Step 4: Try these locked car DIY methods
Did you say you were a handy person? Perhaps a DIY approach can work for you. There are a few tricks for breaking into your car if you want to go that route. Everything will depend on the locking mechanism in your vehicle, but the most common method involves prying open your window enough to get a wire coat hanger inside.
Most professionals have an inflatable tool for this. You can use a blood pressure sleeve if you happen to have one lying around. Slip the deflated sleeve between the door frame and the window and inflate it. If you, like most people, don’t have a blood pressure sleeve, you can try wedging something soft but firm between the glass and frame to wiggle the window open. A rubber door stop is an excellent solution.
But you don’t need to overdo it: a quarter inch is enough. Any more than that may cause expensive damage to your window. Once it’s open, slip in an uncurled coat hanger (or something similar) and hit the unlock button. For those without electric locks, there is a tool known as a slim jim that can do the same thing.
In an emergency, you might think you should break a window. Before you decide to go this route, be absolutely sure you need to. The cost of replacing a window is often more expensive than the cost of a lockout service. However, certain situations may call for such a move, such as a locked-in child or pet on a hot day.
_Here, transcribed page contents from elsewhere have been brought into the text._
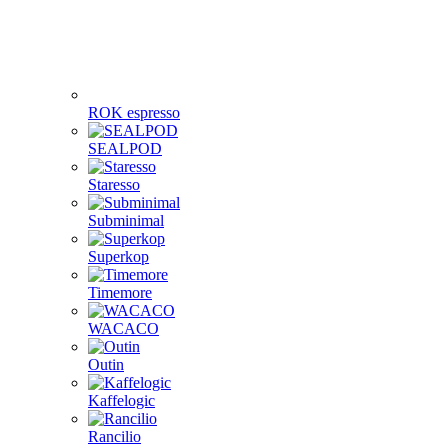
ROK espresso
SEALPOD
Staresso
Subminimal
Superkop
Timemore
WACACO
Outin
Kaffelogic
Rancilio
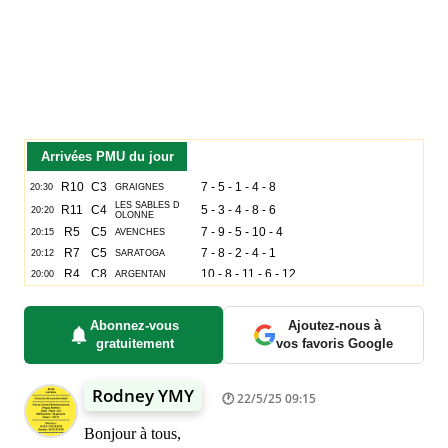
Arrivées PMU du jour
Abonnez-vous
Ajoutez-nous à
gratuitement
vos favoris Google
Rodney YMY
22/5/25 09:15
Bonjour à tous,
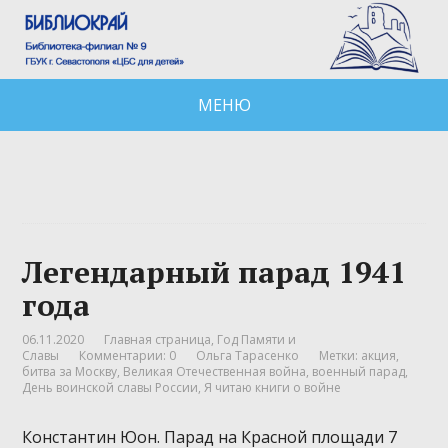
МЕНЮ
Легендарный парад 1941
года
06.11.2020
Главная страница
,
Год Памяти и
Славы
Комментарии: 0
Ольга Тарасенко
Метки:
акция
,
битва за Москву
,
Великая Отечественная война
,
военный парад
,
День воинской славы России
,
Я читаю книги о войне
Константин Юон. Парад на Красной площади 7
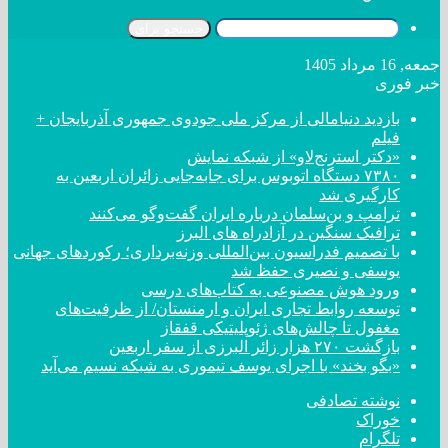
جستجو برای
جمعه, 16 مرداد 1405
خبر فوری
بازدید دنیامالی از مرکز ملی جودوی جمهوری آذربایجان +
فیلم
«دکتر استرنج‌لاو» از شبکه نمایش
۷۳۸۰ دستگاه اتوبوس برای جابه‌جایی زائران اربعین به
کارگیری شد
ترامپ و بن‌سلمان درباره ایران گفت‌و‌گو می‌کنند
ترافیک سنگین در آزادراه های البرز
با تصمیم فدراسیون بین‌المللی وزنه‌برداری؛ رکورد‌های جهانی
یوسفی و نصیری حفظ شد
ورود هوش مصنوعی به کتاب‌های درسی
توسعه روابط تجاری ایران و ارمنستان/ از ظرفیت‌های
مغفول تا چالش‌های ژئوپلیتیکی قفقاز
بازگشت ۲۷۰ هزار زائر البرزی از سفر اربعین
«بگو بخند» با اجرای یوسف تیموری به شبکه نسیم می‌آید
نوشته تصادفی
خوراک
تلگرام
Local police officers will be able to help you in such an emergency. If you decide to break your window on your own, be cautious. Protect your hands. Try to break small holes or light cracks first to avoid spraying shattered glass everywhere. Using the claw end of a hammer is the perfect tool. Afterward, be sure to repair the window as soon as possible.
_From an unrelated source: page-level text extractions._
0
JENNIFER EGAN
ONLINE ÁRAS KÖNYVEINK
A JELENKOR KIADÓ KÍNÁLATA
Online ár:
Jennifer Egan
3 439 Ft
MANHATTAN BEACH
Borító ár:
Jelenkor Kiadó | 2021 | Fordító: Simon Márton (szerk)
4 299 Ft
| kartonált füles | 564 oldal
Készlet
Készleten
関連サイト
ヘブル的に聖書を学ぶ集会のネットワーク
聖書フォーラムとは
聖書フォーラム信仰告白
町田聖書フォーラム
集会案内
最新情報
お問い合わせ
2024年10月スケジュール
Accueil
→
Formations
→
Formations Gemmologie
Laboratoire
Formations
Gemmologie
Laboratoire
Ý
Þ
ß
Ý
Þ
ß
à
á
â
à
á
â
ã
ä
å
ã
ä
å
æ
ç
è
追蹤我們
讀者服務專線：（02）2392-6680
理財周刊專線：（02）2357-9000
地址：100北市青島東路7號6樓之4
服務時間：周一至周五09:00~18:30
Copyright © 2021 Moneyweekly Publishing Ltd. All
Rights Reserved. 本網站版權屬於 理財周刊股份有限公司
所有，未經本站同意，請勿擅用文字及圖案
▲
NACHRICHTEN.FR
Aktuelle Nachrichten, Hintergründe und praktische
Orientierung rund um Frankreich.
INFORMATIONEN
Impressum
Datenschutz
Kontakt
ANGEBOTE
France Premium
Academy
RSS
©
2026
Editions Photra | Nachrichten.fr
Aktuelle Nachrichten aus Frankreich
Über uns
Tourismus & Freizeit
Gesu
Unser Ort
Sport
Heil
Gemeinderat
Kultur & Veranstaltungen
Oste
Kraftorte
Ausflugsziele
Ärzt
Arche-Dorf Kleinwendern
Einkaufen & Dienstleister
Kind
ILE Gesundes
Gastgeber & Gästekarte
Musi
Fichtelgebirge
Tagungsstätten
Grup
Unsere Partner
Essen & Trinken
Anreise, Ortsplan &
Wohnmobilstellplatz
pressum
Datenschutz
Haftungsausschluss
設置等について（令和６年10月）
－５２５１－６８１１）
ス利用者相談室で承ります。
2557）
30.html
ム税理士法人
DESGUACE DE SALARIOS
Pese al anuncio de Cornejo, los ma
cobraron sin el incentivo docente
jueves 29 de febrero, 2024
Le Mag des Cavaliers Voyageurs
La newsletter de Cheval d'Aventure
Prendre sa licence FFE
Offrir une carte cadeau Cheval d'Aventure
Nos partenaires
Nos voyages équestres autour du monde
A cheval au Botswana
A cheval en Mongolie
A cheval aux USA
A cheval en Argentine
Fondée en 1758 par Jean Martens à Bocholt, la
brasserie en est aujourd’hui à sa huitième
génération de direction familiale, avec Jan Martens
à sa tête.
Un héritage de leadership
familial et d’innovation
Pro tip: if you have an older car, you can likely find an inexpensive replacement by buying used glass. I was able to find a replacement window this way for a third of the cost after someone broke into my car. And it looked good as new!
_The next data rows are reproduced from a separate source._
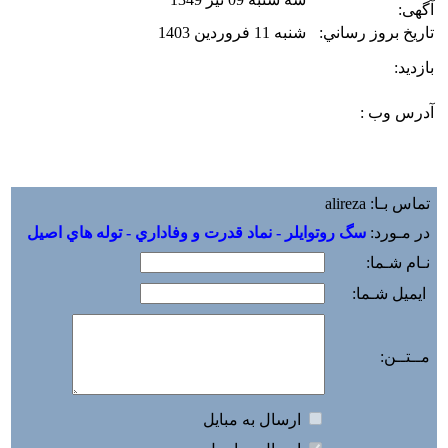
آگهی:
تاريخ بروز رساني:
شنبه 11 فروردین 1403
بازديد:
آدرس وب :‌
تماس بـا: alireza
در مـورد:
سگ روتوايلر - نماد قدرت و وفاداري - توله هاي اصيل
نـام شـما:
ایمیل شـما:
مــتــن:
ارسال به مبايل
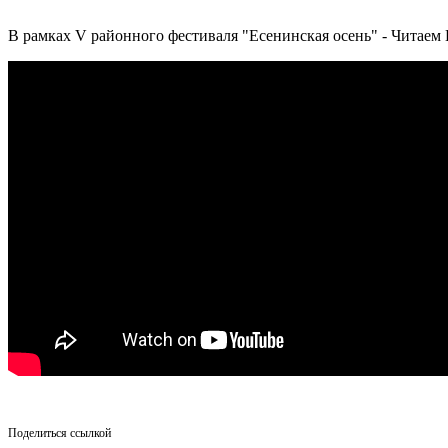
В рамках V районного фестиваля "Есенинская осень" - Читаем
Поделиться ссылкой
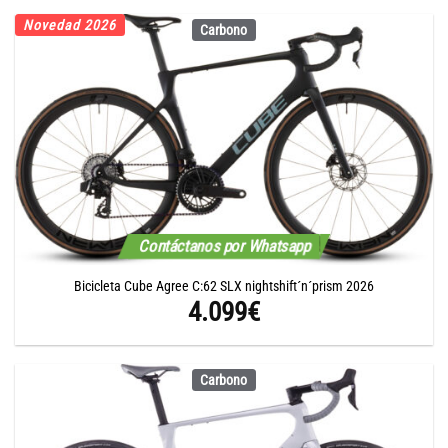
Novedad 2026
Carbono
Contáctanos por Whatsapp
Bicicleta Cube Agree C:62 SLX nightshift´n´prism 2026
4.099
€
Carbono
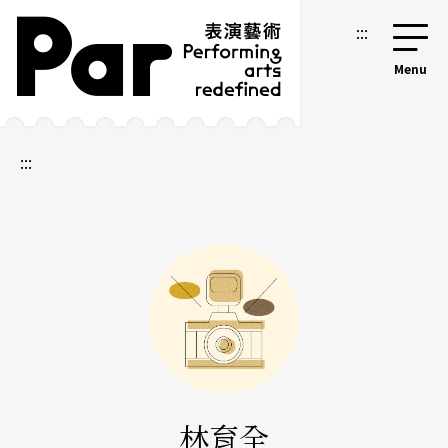
跳到主要内容区块
网站导览
:::
:::
林育全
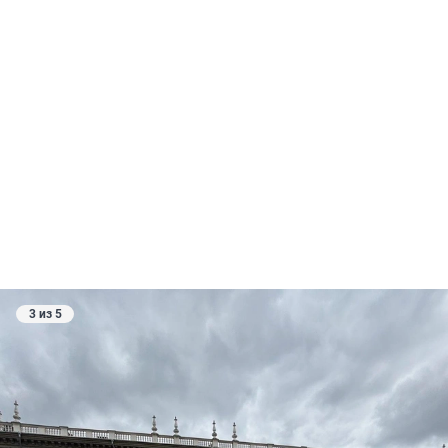
3 из 5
If you’re like me and saving money is at the top of your priority list, using Insurify is the two-minute way to find the best car insurance at the lowest rate. Take a couple of minutes, save up to hundreds a year. Really.
Dreading a lockout? Take these preventative measures
If you’re stranded at the supermarket with melting ice cream, this isn’t going to be helpful to you right now (though I bet the grocer will be kind enough to let you store your ice cream in the freezer while you wait). But if you’re reading this for fun or you want to avoid locking your keys in your car ever again, here are some suggestions.
Store an extra car key somewhere strategic. Whether you hand your key over to someone you trust or purchase a magnetic key box, it’s a great idea to have a plan. Even if you have a roadside assistance plan, having an accessible spare key can save a lot of time and effort.
And an option like the key box is a low tech solution. You know, just in case you accidentally lock your phone with your keys or find yourself out of cell service.
Never put your keys in the trunk at any point, in any situation. I truly learned this one the hard way (see the introduction). If you’re getting something out of your trunk and juggling your keys, place them in your pocket, purse, or shoe, or on the bumper. Anywhere but inside your trunk.
Consider installing a keyless or keypad entry if you’re a multiple-offender. Everyone has flaws, and habitually locking your keys in the car is a pretty minor one considering today’s technology. It will run about $300 to get one installed, but the convenience and safety it offers are priceless.
Bottom Line: Take it easy—it happens all the time!
Locking your keys in your car is a rite of passage. Call your neighbor, insurance provider, roadside assistance line, or local locksmith. And if you find yourself wholly unprepared, chalk it up to lessons learned and make a plan for the future.
The most important thing is to remain calm and take it easy on yourself. Chances are, you’ll be laughing about it later.